EURORDIS, International Federation for Spina Bifida and Hydrocephalus (IF-SBH/IF), and Rare Diseases International (RDI) are some major non-profit organizations, that deal with rare diseases.



  • The organization's website can be found here.
  • EURORDIS is a "non-governmental patient-driven alliance of patient organizations representing 884 rare disease patient organizations in 72 countries".
  • The organization, through its members, represent 30 million people in the European region.
  • Its mission is to improve the living conditions of people with rare diseases, through patient advocacy, medicines & therapies, healthcare, social policies & services, research policy & actions, patient empowerment & training, and information & networking.

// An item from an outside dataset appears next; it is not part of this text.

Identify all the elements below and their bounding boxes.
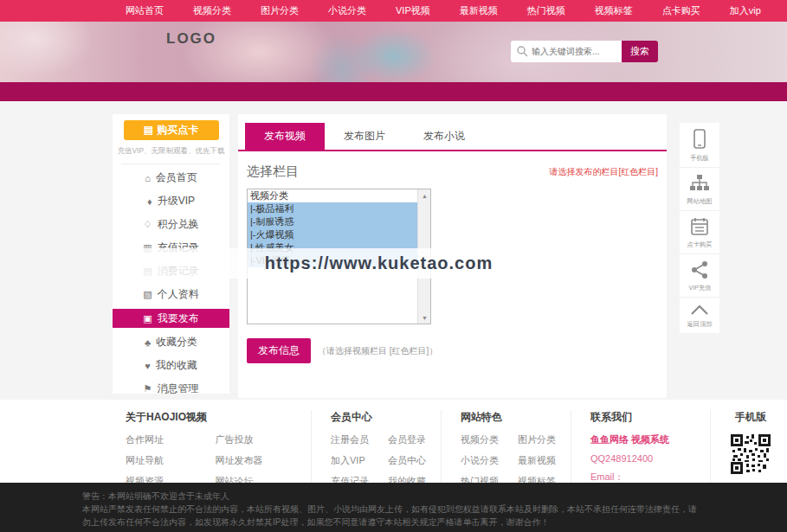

  • In the last three years, EURORDIS successfully organized the European Conference on Rare Diseases & Orphan Products (ECRD), which had 857 participants from 58 countries. The conference met the expectations of 84% of attendees according to the evaluation survey.
  • The organization has been able to reach over 2,500 patient groups in 2018, from 1,800 in 2016.
  • It has also grown its member patient organizations from 747 in 2016 to 826 in 2018.

Future Goals

  • In the next decade, EURORDIS is looking to prioritize its advocacy for rare diseases, specifically to promote the implementation of policy recommendations and an "information & harmonized coding" system for rare diseases.
  • Other key focus areas under its future advocacy goals include advocacy for the improvement of patient access to rare disease therapies, advocacy for the improvement of access to care for patients with rare diseases, and advocacy for patients rights to cross-border healthcare.
  • The organization is looking to increase patient empowerment, including building its patient advocate network and its capacities, raise more awareness and provide more information on rare diseases.
  • Also, the organization is looking to encourage more patient engagement in decision-making, especially in healthcare, social care, research, and lifecycle development.

International Federation for Spina Bifida and Hydrocephalus (IF-SBH/IF)


  • The organization's website can be found here.


  • IF has successfully reached 8,165,151 people and gathered 866 supporters through its campaign organized for the World Birth Defects Day 2018.
  • Since 2016, it has visited over 1,140 children, treated over 2,166 children through its local partners in Africa (Tanzania, Kenya, Uganda, Zambia and Malawi), distributed over 10,611 folic acid tablets, and reached out to more than 1 million women.
  • The organization has also been able to reach up to 415,960 people through its World Folic Acid Awareness Week.

Future Goals

For the 2018-2022 period, IF is focusing its plans on two main areas;
  • It is looking to "consolidate and strengthen" the rights of patients with spina bifida and hydrocephalus.
  • It is also looking to encourage the "primary prevention" of hydrocephalus and neural tube effects.
  • The organization intends to accomplish these goals through political advocacy, research, community building, human rights education, and raising awareness.

Rare Diseases International (RDI)


  • The organization's website can be found here.
  • RDI is the "global alliance" for people with rare diseases. It caters to all nationalities and all types of rare diseases.
  • The organization works globally with other rare disease organizations and rare disease-specific federations.
  • It is aimed at uniting, expanding, and reinforcing the movement of rare disease patient advocates and organizations.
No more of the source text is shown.